À la suite de la légère baisse des prix des carburants, l’Observatoire marocain de protection du consommateur a estimé que toute réduction ne devrait pas être présentée comme une faveur, mais comme un droit économique du consommateur. Il a précisé que la situation exige une révision globale des mécanismes de tarification, un renforcement de la transparence dans la structure des prix, ainsi qu’un réel alignement sur les indicateurs internationaux, et non sur les choix commerciaux de certains acteurs.

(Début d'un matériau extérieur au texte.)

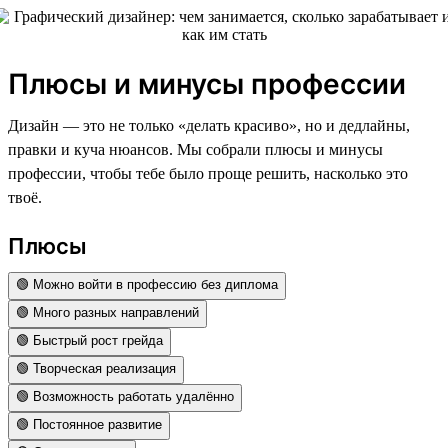
Плюсы и минусы профессии
Дизайн — это не только «делать красиво», но и дедлайны,
правки и куча нюансов. Мы собрали плюсы и минусы
профессии, чтобы тебе было проще решить, насколько это
твоё.
Плюсы
🟢 Можно войти в профессию без диплома
🟢 Много разных направлений
🟢 Быстрый рост грейда
🟢 Творческая реализация
🟢 Возможность работать удалённо
🟢 Постоянное развитие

L’observatoire a indiqué que le problème au Maroc ne réside pas uniquement dans le prix du baril, mais dans la rapidité avec laquelle les hausses se répercutent à la pompe, contre une lenteur marquée dans la transmission des baisses. Lorsque les prix augmentent à l’international, l’impact est quasi immédiat au niveau local ; mais lorsqu’ils diminuent, s’enclenche alors un processus de “discussion”, “évaluation” et “révision bimensuelle”. Comme si le marché marocain fonctionnait en technologie 5G pour les hausses, et au ralenti pour les baisses.
L’Observatoire marocain de protection du consommateur a ajouté suivre avec une grande surprise, mêlée d’une dose mesurée d’ironie légitime, la récente décision de réduction des prix des carburants au Maroc, présentée à l’opinion publique comme une avancée économique majeure, alors qu’il ne s’agit, en réalité, que de “rendre un dirham après en avoir retiré quatre”.
Il a également souligné qu’après les reculs observés sur les marchés internationaux du pétrole, suite à une amélioration relative du contexte géopolitique, certaines parties se sont empressées de présenter la baisse locale comme une initiative exceptionnelle, alors que la logique économique est simple : lorsque les prix baissent à l’international, cela ne relève pas d’une générosité locale, mais d’une réaction tardive aux réalités du marché.
L’observatoire a insisté sur le fait que le citoyen marocain n’a pas besoin d’une mise en scène médiatique à chaque réduction d’un dirham du prix du gasoil, après des hausses cumulées ayant dépassé 4,70 dirhams par litre sur une courte période.
À l’échelle internationale, l’analyse des marchés de l’énergie montre que la volatilité des prix du pétrole n’est plus uniquement liée à l’offre et à la demande, mais dépend désormais des tensions géopolitiques, notamment au Moyen-Orient. Les institutions internationales ont ainsi relevé leurs prévisions du prix moyen du Brent pour 2026, estimé entre 85 et 86 dollars le baril, avec des fluctuations marquées selon l’évolution des conflits et des routes d’approvisionnement via le détroit d’Ormuz.